One of the very best crappie catchers I know, Charlie Christmas of Shelby, Miss., sometimes uses jigs only, but when fishing is slow he tacks on a small minnow and improves his success greatly.
Charlie is a long-time operator of an agricultural aviation service, and that accounts in part for why he does most of his serious fishing in the dead of winter before his firm's services are in heavy demand. It is not, however, the only reason that he fishes mostly in winter.
I used to be stuck on winter fishing myself. I grew up near Grassy Lake in Tallahatchie County, Miss. My mentor was a fine gentleman who operated the local ice plant, which back then was extremely busy during the hot months and required his constant attention. He very quickly proved to me that we could catch bass and slab crappies in the coldest weather if we were tough enough to brave the elements. We came to prefer very cold weather, sometimes fishing on days when the line would freeze.
Our primary fish were bass, but we also caught a decent number of slab crappie almost every time we went. One reason for the crappie being slabs was that we used huge shiner minnows that we caught with traps or minnow seines in Delta barrow pits. We liked our minnows to be as much as 5 inches long (we nicknamed them “bass hounds”). The huge minnows would be constantly on the move, seeming able to seek out big bass and crappie that hung out about 5 feet deep in and along button willow brush that encompassed all of the lake proper.
The Grassy Lake area was made up mostly of cypress timber, tupelo gum and other species that had died during long periods of being covered with floodwater from Tallahatchie River.
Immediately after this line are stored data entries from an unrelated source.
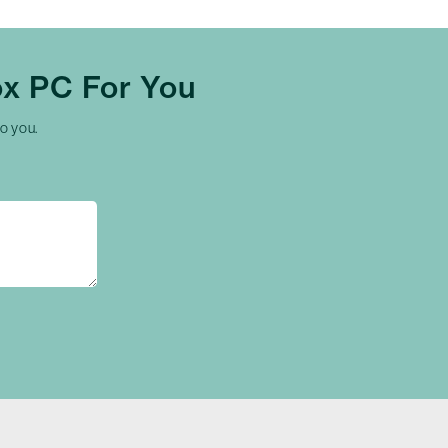
x PC For You
to you.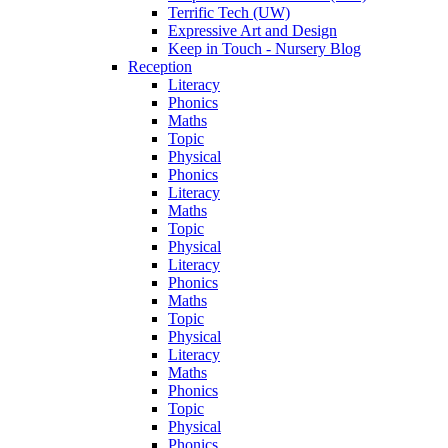
Terrific Tech (UW)
Expressive Art and Design
Keep in Touch - Nursery Blog
Reception
Literacy
Phonics
Maths
Topic
Physical
Phonics
Literacy
Maths
Topic
Physical
Literacy
Phonics
Maths
Topic
Physical
Literacy
Maths
Phonics
Topic
Physical
Phonics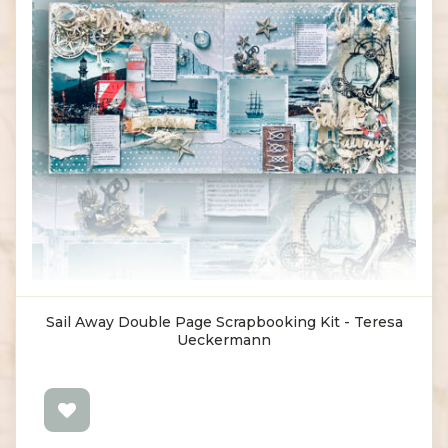
Sail Away Double Page Scrapbooking Kit - Teresa
Ueckermann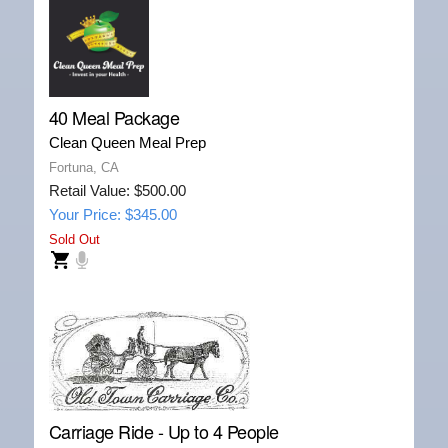
40 Meal Package
Clean Queen Meal Prep
Fortuna, CA
Retail Value: $500.00
Your Price: $345.00
Sold Out
Carriage Ride - Up to 4 People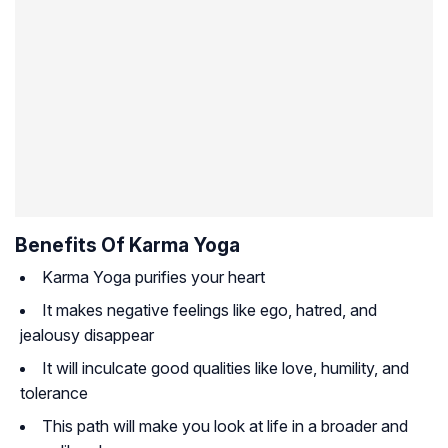
Benefits Of Karma Yoga
Karma Yoga purifies your heart
It makes negative feelings like ego, hatred, and
jealousy disappear
It will inculcate good qualities like love, humility, and
tolerance
This path will make you look at life in a broader and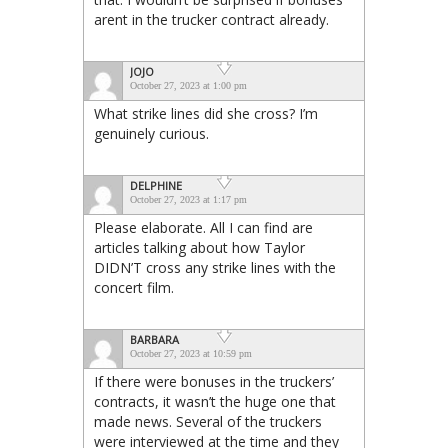
arent in the trucker contract already.
JOJO
October 27, 2023 at 1:00 pm
What strike lines did she cross? I’m
genuinely curious.
DELPHINE
October 27, 2023 at 1:17 pm
Please elaborate. All I can find are
articles talking about how Taylor
DIDN’T cross any strike lines with the
concert film.
BARBARA
October 27, 2023 at 10:59 pm
If there were bonuses in the truckers’
contracts, it wasn’t the huge one that
made news. Several of the truckers
were interviewed at the time and they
A portion we called the Deadening was just that, an area of perhaps half of the lake with rather shallow water and dead trees.
Most of our wintertime fishing, however, was confined to the lake proper around the button willow bushes.
That was an unforgettable period of my fishing life. Our catches were sometimes astonishing. I recall one bitter cold day when we boated so many huge bass and crappie that we were forced to cull them greatly because we had to walk over a mile back to our car.
None of our catch was ever wasted. Many families in those Depression days welcomed some of our fish, a source of much-needed food for many of them.